Since the zero-lift angle of attack of a cambered airfoil isn't zero, you can't equate a % change in local AoA into a % change in lift/force.

Plus one would typically have to account for the delta downwash at the tail, due to the presence of the wing, which is going to roughly halve the delta AoA seen by the tail anyway.

As to the original question - why would one design for a different angle of incidence for the mainplane and tailplane...

The main driver, I would suggest, for the wing incidence is to obtain the best compromise between the fuselage deck angle for minimum drag, and the airfoil AoA for best L/D. Constraints on this optimisation would include ensuring that any geometric limits for takeoff/rotation/landing/flare were not penalising. (Barring a Crusader-style wing!)

Having thus arrived at a ideal wing incidence (almost as a \'tail-off\' consideration) the tail incidence is constrained by the desire for a minimum drag configuration at high speed - where we may desire that our mid c.g. cruise weight configuration has faired elevators and the best efficiency for our tail in creating trim lift - and the desire for the most efficient tail for purposes of low speed trim to ensure our field performance is not unduly affected by Vmu or trim limits.

Chances are, we\'re going to end up with a small positive root incidence on the wing, and a near-zero tail incidence.

In considering the effects the \'longitudinal dihedral\' might have on longitudinal S&C, let\'s consider a simplified case : symmetric wing and tail airfoils, and a fixed H-stab. Let\'s assume the wing is set at 2 degrees, and the tail at zero.

In cruise flight, assuming the body AoA is zero, we\'ll have a wing AoA of 2 degrees, a downwash of about 1 degree, and hence a tail AoA of -1 degree, giving us a bit of download for trim. (Which is good, assuming we\'re a nice simple +ve static stability type).

If we introduce a disturbance x to the body AoA, the wing AoA will be disturbed by X also, while the tail AoA will change by X/2, approximately (downwash ratio of 0.5 assumed previously). If our aircraft is stable the pitch axis should restore to the undisturbed condition.

Now, let\'s magically redesign the aircraft, and increase the wing incidence to 4 degs. Since a wing AoA of 2 deg is what we need for trimmed flight, that means we\'ll be at a body AoA of -2 degs for cruise. The tail AoA will be -3 degs now (-2 body -1 downwash) which means that to be in trim we\'ll need some elevator. Lets assume the elevator does indeed get adjusted.

Now, disturb this aircraft by X degrees. Again, delta of X to the wing AoA, delta of X/2 to the tail AoA, which means, all other things being equal, the aerodynamic response will be identical.

The only thing we\'ve changed is that the tail is going to be at -3+X/2, not at -1+X/2. As long as the tail lift curve is linear over a sufficiently large range, and the disturbances are relatively small, there will be no mathematical differences.

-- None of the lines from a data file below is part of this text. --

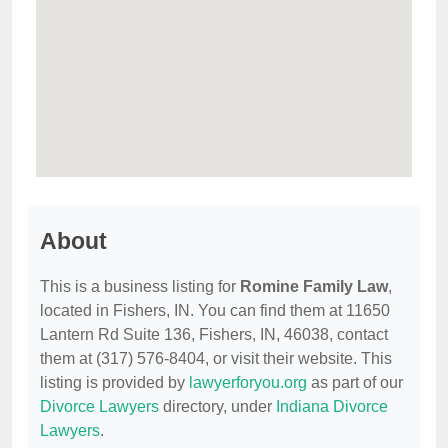
About
This is a business listing for
Romine Family Law
,
located in Fishers, IN. You can find them at 11650
Lantern Rd Suite 136, Fishers, IN, 46038, contact
them at (317) 576-8404, or visit their website. This
listing is provided by
lawyerforyou.org
as part of our
Divorce Lawyers
directory, under
Indiana Divorce
Lawyers
.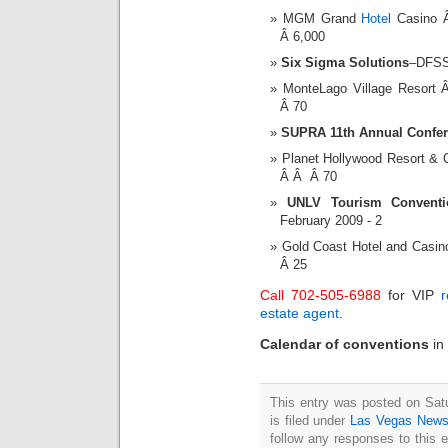
MGM Grand
Hotel
Casino 
Â 6,000
Six Sigma Solutions
–DFSS
MonteLago Village Resor
Â 70
SUPRA 11th Annual Confe
Planet Hollywood Resort &
Â Â Â 70
UNLV Tourism Conventio
February 2009 - 2
Gold Coast Hotel and Casi
Â 25
Call 702-505-6988
for VIP
r
estate agent
.
Calendar of conventions
in
This entry was posted on Sat
is filed under
Las Vegas New
follow any responses to this 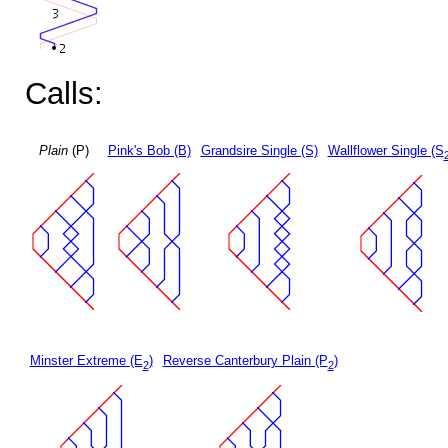
Calls:
Plain
(P)
Pink's Bob (B)
Grandsire Single (S)
Wallflower Single (S
Minster Extreme (E
)
Reverse Canterbury Plain (P
)
2
2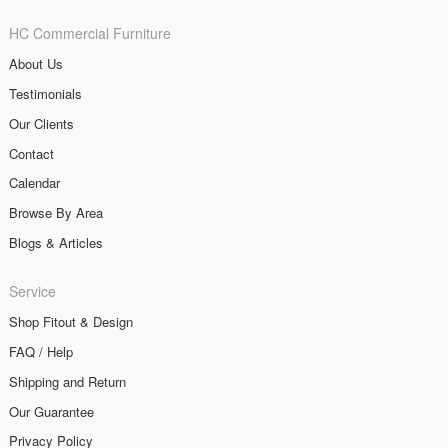
HC Commercial Furniture
About Us
Testimonials
Our Clients
Contact
Calendar
Browse By Area
Blogs & Articles
Service
Shop Fitout & Design
FAQ / Help
Shipping and Return
Our Guarantee
Privacy Policy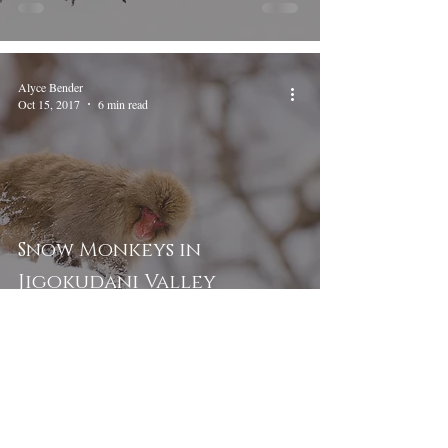
Alyce Bender
Oct 15, 2017
6 min read
Snow Monkeys in
Jigokudani Valley
To view tour and workshop dates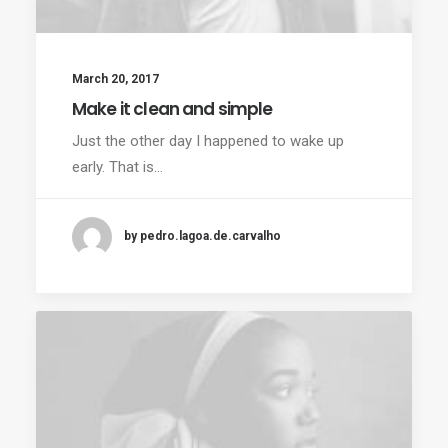
March 20, 2017
Make it clean and simple
Just the other day I happened to wake up
early. That is…
by pedro.lagoa.de.carvalho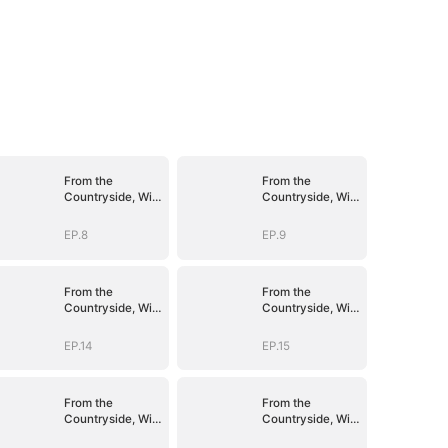
From the
From the
Countryside, With
Countryside, With
Claws
Claws
EP.8
EP.9
From the
From the
Countryside, With
Countryside, With
Claws
Claws
EP.14
EP.15
From the
From the
Countryside, With
Countryside, With
Claws
Claws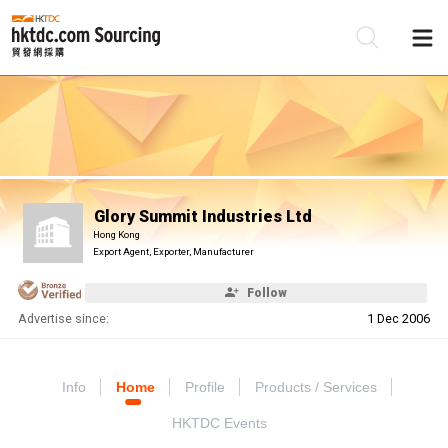
Be
Su
Glory Summit Industries Ltd
Hong Kong
Export Agent, Exporter, Manufacturer
Follow
Advertise since:
1 Dec 2006
Info
Home
Profile
Products / Services
HKTDC Events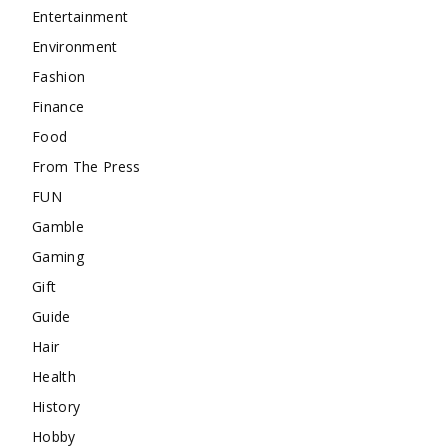
Entertainment
Environment
Fashion
Finance
Food
From The Press
FUN
Gamble
Gaming
Gift
Guide
Hair
Health
History
Hobby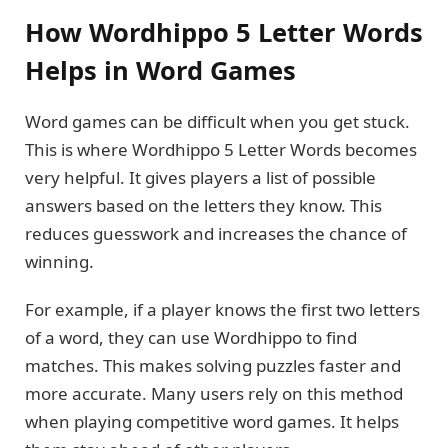
How Wordhippo 5 Letter Words
Helps in Word Games
Word games can be difficult when you get stuck.
This is where Wordhippo 5 Letter Words becomes
very helpful. It gives players a list of possible
answers based on the letters they know. This
reduces guesswork and increases the chance of
winning.
For example, if a player knows the first two letters
of a word, they can use Wordhippo to find
matches. This makes solving puzzles faster and
more accurate. Many users rely on this method
when playing competitive word games. It helps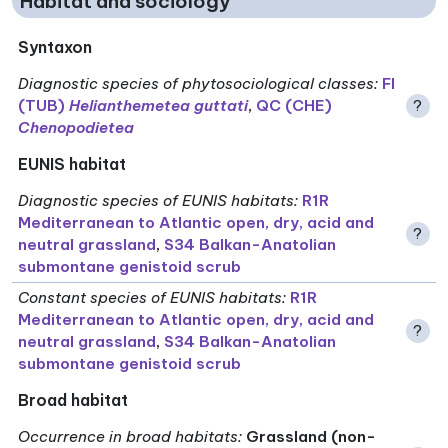
Habitat and sociology
Syntaxon
Diagnostic species of phytosociological classes
:
FI
(TUB)
Helianthemetea guttati
,
QC (CHE)
?
Chenopodietea
EUNIS habitat
Diagnostic species of EUNIS habitats
:
R1R
Mediterranean to Atlantic open, dry, acid and
?
neutral grassland
,
S34 Balkan-Anatolian
submontane genistoid scrub
Constant species of EUNIS habitats
:
R1R
Mediterranean to Atlantic open, dry, acid and
?
neutral grassland
,
S34 Balkan-Anatolian
submontane genistoid scrub
Broad habitat
Occurrence in broad habitats
:
Grassland (non-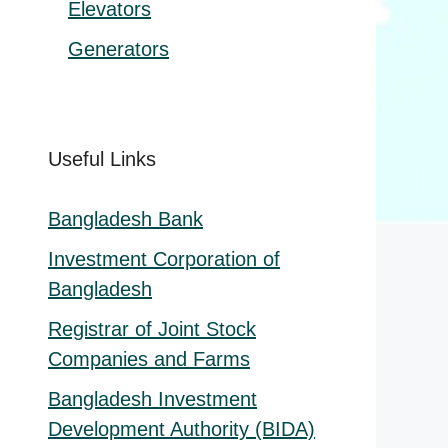
Elevators
Generators
Useful Links
Bangladesh Bank
Investment Corporation of
Bangladesh
Registrar of Joint Stock
Companies and Farms
Bangladesh Investment
Development Authority (BIDA)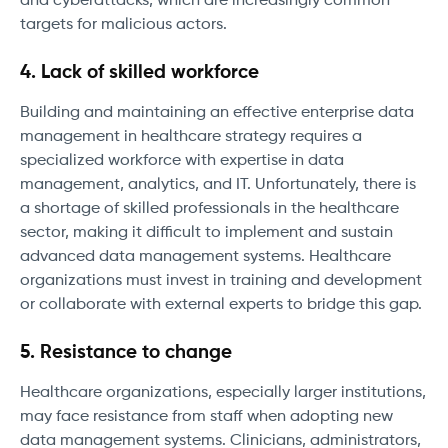
and cyberattacks, which are increasingly common
targets for malicious actors.
4. Lack of skilled workforce
Building and maintaining an effective enterprise data
management in healthcare strategy requires a
specialized workforce with expertise in data
management, analytics, and IT. Unfortunately, there is
a shortage of skilled professionals in the healthcare
sector, making it difficult to implement and sustain
advanced data management systems. Healthcare
organizations must invest in training and development
or collaborate with external experts to bridge this gap.
5. Resistance to change
Healthcare organizations, especially larger institutions,
may face resistance from staff when adopting new
data management systems. Clinicians, administrators,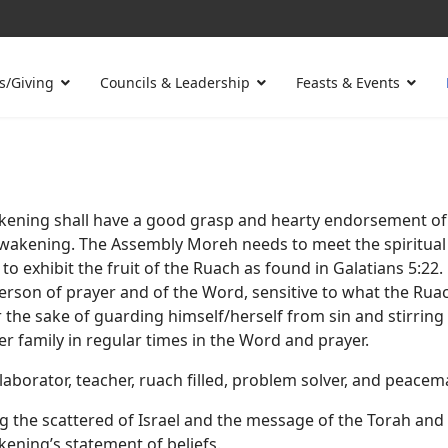
s/Giving
Councils & Leadership
Feasts & Events
ening shall have a good grasp and hearty endorsement of t
Awakening. The Assembly Moreh needs to meet the spiritual 
to exhibit the fruit of the Ruach as found in Galatians 5:22.
erson of prayer and of the Word, sensitive to what the Ruac
or the sake of guarding himself/herself from sin and stirri
r family in regular times in the Word and prayer.
aborator, teacher, ruach filled, problem solver, and peacem
 the scattered of Israel and the message of the Torah an
ening’s statement of beliefs.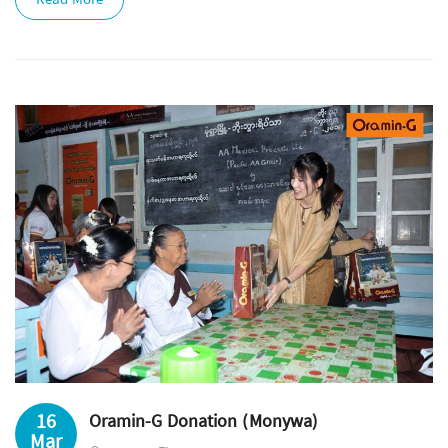
Read More
16
Oramin-G Donation (Monywa)
Mar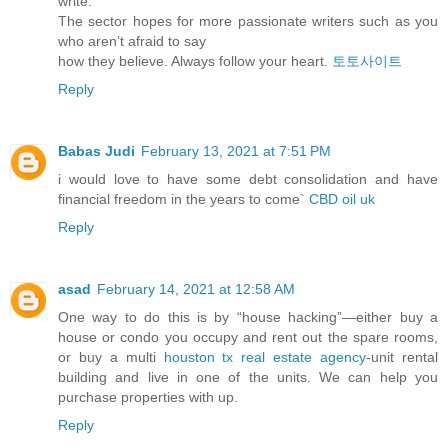
write.
The sector hopes for more passionate writers such as you
who aren’t afraid to say
how they believe. Always follow your heart.
토토사이트
Reply
Babas Judi
February 13, 2021 at 7:51 PM
i would love to have some debt consolidation and have
financial freedom in the years to come`
CBD oil uk
Reply
asad
February 14, 2021 at 12:58 AM
One way to do this is by “house hacking”—either buy a
house or condo you occupy and rent out the spare rooms,
or buy a multi
houston tx real estate agency
-unit rental
building and live in one of the units. We can help you
purchase properties with up.
Reply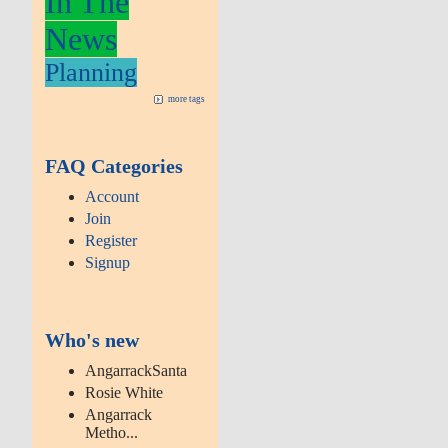
In The
News
Planning
more tags
FAQ Categories
Account
Join
Register
Signup
Who's new
AngarrackSanta
Rosie White
Angarrack
Metho...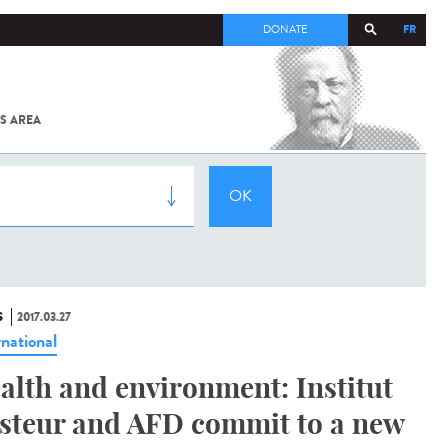
FR
DONATE
S AREA
ALL
SARS-
COV-2 /
COVID-19
FROM
THE
INSTITUT
PASTEUR
S
2017.03.27
rnational
alth and environment: Institut
steur and AFD commit to a new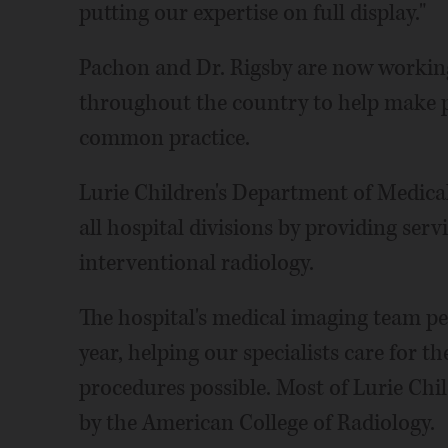
putting our expertise on full display."
Pachon and Dr. Rigsby are now working
throughout the country to help make p
common practice.
Lurie Children's Department of Medical
all hospital divisions by providing serv
interventional radiology.
The hospital's medical imaging team p
year, helping our specialists care for t
procedures possible. Most of Lurie Chi
by the American College of Radiology.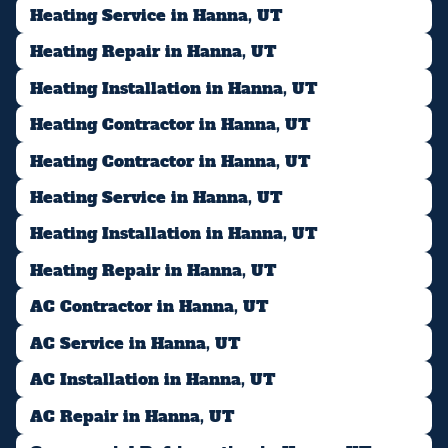
Heating Service in Hanna, UT
Heating Repair in Hanna, UT
Heating Installation in Hanna, UT
Heating Contractor in Hanna, UT
Heating Contractor in Hanna, UT
Heating Service in Hanna, UT
Heating Installation in Hanna, UT
Heating Repair in Hanna, UT
AC Contractor in Hanna, UT
AC Service in Hanna, UT
AC Installation in Hanna, UT
AC Repair in Hanna, UT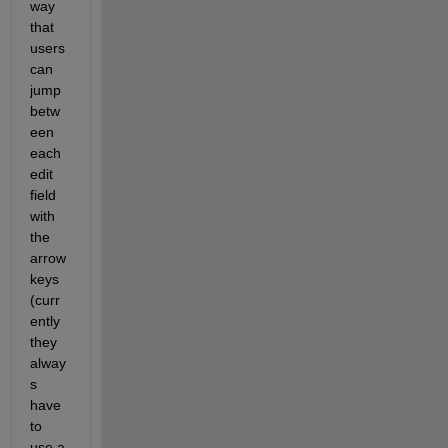
way 
that 
users 
can 
jump 
betw
een 
each 
edit 
field 
with 
the 
arrow 
keys 
(curr
ently 
they 
alway
s 
have 
to 
use a 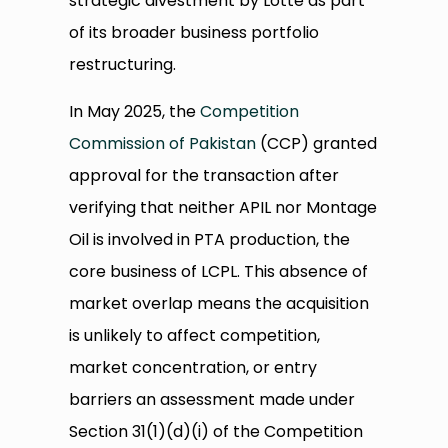
strategic divestment by Lotte as part
of its broader business portfolio
restructuring.
In May 2025, the
Competition
Commission of Pakistan
(CCP) granted
approval for the transaction after
verifying that neither APIL nor Montage
Oil is involved in PTA production, the
core business of LCPL. This absence of
market overlap means the acquisition
is unlikely to affect competition,
market concentration, or entry
barriers an assessment made under
Section 31(1)(d)(i) of the Competition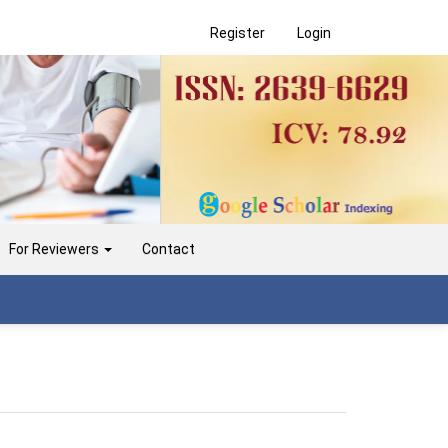
Register
Login
For Reviewers
Contact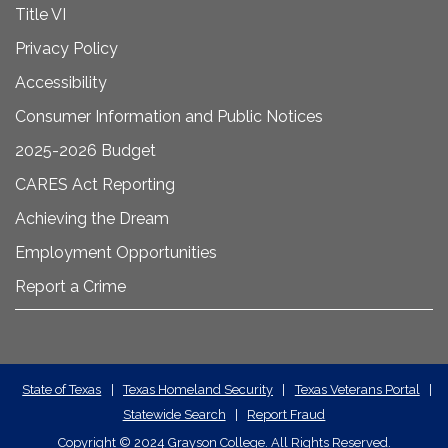
Title VI
Privacy Policy
Accessibility
Consumer Information and Public Notices
2025-2026 Budget
CARES Act Reporting
Achieving the Dream
Employment Opportunities
Report a Crime
State
State of Texas
|
Texas Homeland Security
|
Texas Veterans Portal
|
Statewide Search
|
Report Fraud
Required
Copyright
©
2024 Grayson College. All Rights Reserved.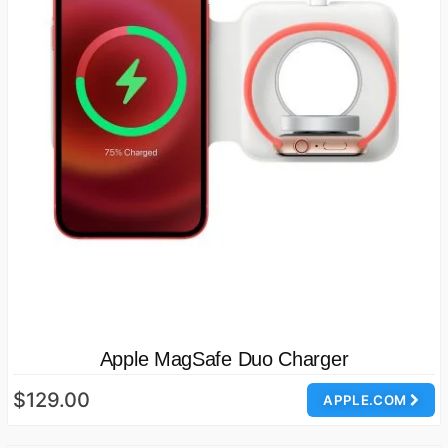
Apple MagSafe Duo Charger
$129.00
APPLE.COM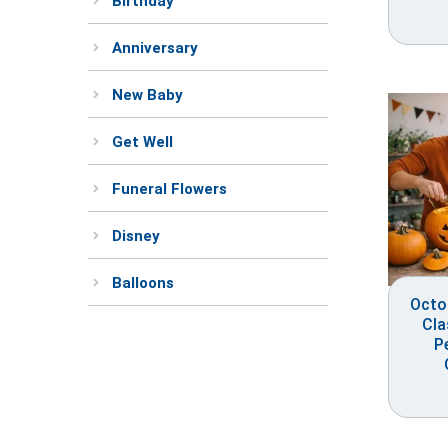
Birthday
Anniversary
New Baby
Get Well
Funeral Flowers
Disney
Balloons
Octo
Cla
P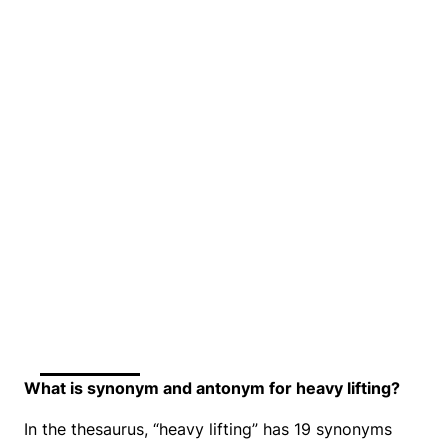
What is synonym and antonym for heavy lifting?
In the thesaurus, “heavy lifting” has 19 synonyms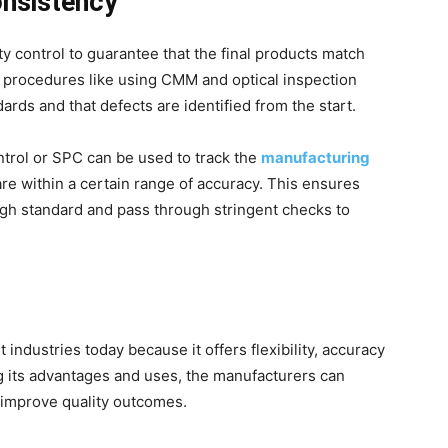
onsistency
y control to guarantee that the final products match
on procedures like using CMM and optical inspection
dards and that defects are identified from the start.
ontrol or SPC can be used to track the
manufacturing
re within a certain range of accuracy. This ensures
igh standard and pass through stringent checks to
industries today because it offers flexibility, accuracy
ng its advantages and uses, the manufacturers can
 improve quality outcomes.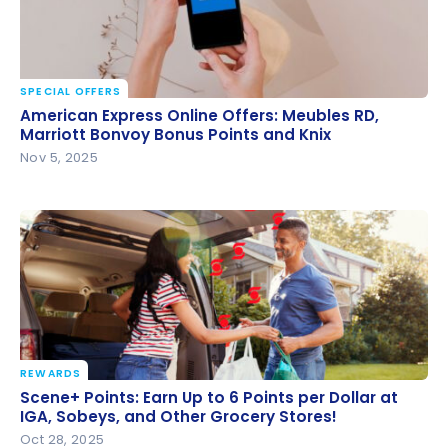
SPECIAL OFFERS
American Express Online Offers: Meubles RD,
American Express Online Offers: Meubles RD,
Marriott Bonvoy Bonus Points and Knix
Marriott Bonvoy Bonus Points and Knix
Nov 5, 2025
REWARDS
Scene+ Points: Earn Up to 6 Points per Dollar at IGA,
Scene+ Points: Earn Up to 6 Points per Dollar at
Sobeys, and Other Grocery Stores!
IGA, Sobeys, and Other Grocery Stores!
Oct 28, 2025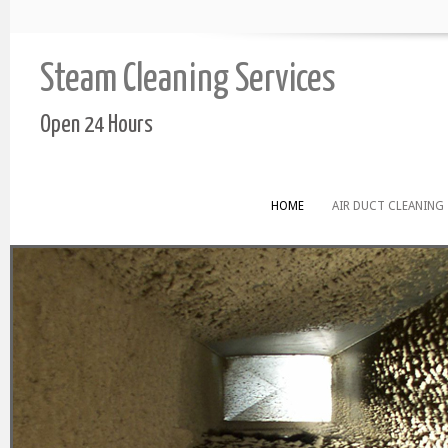
Steam Cleaning Services
Open 24 Hours
HOME
AIR DUCT CLEANING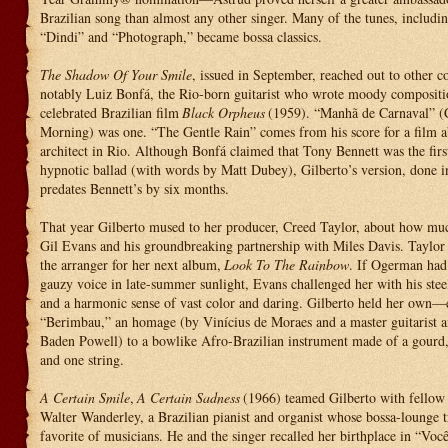
Brazilian song than almost any other singer. Many of the tunes, includi
“Dindi” and “Photograph,” became bossa classics.
The Shadow Of Your Smile
, issued in September, reached out to other
notably Luiz Bonfá, the Rio-born guitarist who wrote moody compositio
celebrated Brazilian film
Black Orpheus
(1959). “Manhã de Carnaval” (
Morning) was one. “The Gentle Rain” comes from his score for a film 
architect in Rio. Although Bonfá claimed that Tony Bennett was the first
hypnotic ballad (with words by Matt Dubey), Gilberto’s version, done i
predates Bennett’s by six months.
That year Gilberto mused to her producer, Creed Taylor, about how mu
Gil Evans and his groundbreaking partnership with Miles Davis. Taylor
the arranger for her next album,
Look To The Rainbow
. If Ogerman had
gauzy voice in late-summer sunlight, Evans challenged her with his steel
and a harmonic sense of vast color and daring. Gilberto held her own—e
“Berimbau,” an homage (by Vinícius de Moraes and a master guitarist 
Baden Powell) to a bowlike Afro-Brazilian instrument made of a gourd, 
and one string.
A Certain Smile
,
A Certain Sadness
(1966) teamed Gilberto with fellow 
Walter Wanderley, a Brazilian pianist and organist whose bossa-lounge t
favorite of musicians. He and the singer recalled her birthplace in “Voc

If the tail is significantly nonlinear, it may matter - but in this case I\'d expect the case where the tail incidence is minimised to be the best case - and that\'s not directly a function of increasing or decreasing long-l dihedral, but comes from a consideration of the trim requirements.

In short, I can see no stability arguments in favour of increased or decreased long-l dihedral; other factors matter more.